AVAILABLE DATA section start

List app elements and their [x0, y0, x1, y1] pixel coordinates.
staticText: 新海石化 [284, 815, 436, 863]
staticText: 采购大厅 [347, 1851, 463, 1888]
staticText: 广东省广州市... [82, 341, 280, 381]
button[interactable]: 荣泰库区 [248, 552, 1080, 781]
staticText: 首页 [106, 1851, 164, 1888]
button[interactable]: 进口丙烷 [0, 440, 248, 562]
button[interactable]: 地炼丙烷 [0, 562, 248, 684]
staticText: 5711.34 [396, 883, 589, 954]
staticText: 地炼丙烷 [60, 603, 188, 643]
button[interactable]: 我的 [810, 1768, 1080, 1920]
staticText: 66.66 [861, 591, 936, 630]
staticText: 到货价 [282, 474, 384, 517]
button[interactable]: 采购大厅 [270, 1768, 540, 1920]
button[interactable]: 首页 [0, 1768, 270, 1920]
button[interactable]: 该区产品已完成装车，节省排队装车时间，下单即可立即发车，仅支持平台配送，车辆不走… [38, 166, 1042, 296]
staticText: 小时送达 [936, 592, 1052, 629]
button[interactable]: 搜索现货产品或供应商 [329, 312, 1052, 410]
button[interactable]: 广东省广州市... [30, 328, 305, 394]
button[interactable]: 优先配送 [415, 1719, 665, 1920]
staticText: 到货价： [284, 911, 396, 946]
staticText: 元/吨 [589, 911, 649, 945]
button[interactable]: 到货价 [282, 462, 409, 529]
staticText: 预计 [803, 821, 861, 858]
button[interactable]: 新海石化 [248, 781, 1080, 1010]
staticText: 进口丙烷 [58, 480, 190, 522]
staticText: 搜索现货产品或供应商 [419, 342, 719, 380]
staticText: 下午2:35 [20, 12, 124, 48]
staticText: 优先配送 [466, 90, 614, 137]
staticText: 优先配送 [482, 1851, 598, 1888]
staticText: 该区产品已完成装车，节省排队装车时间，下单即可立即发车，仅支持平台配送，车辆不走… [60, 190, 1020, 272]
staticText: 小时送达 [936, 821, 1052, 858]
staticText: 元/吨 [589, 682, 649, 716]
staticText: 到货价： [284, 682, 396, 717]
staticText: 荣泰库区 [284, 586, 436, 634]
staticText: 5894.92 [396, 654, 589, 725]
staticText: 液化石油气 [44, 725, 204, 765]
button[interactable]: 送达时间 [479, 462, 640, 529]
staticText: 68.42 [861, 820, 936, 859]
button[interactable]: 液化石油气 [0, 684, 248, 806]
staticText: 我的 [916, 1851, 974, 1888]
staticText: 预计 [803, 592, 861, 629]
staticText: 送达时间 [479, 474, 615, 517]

AVAILABLE DATA section end

**AIM OF THE TASK**
Where a line in the entries holds "下单即可立即发车", copy that line.

**FINISHED EXERCISE**
button[interactable]: 该区产品已完成装车，节省排队装车时间，下单即可立即发车，仅支持平台配送，车辆不走… [38, 166, 1042, 296]
staticText: 该区产品已完成装车，节省排队装车时间，下单即可立即发车，仅支持平台配送，车辆不走… [60, 190, 1020, 272]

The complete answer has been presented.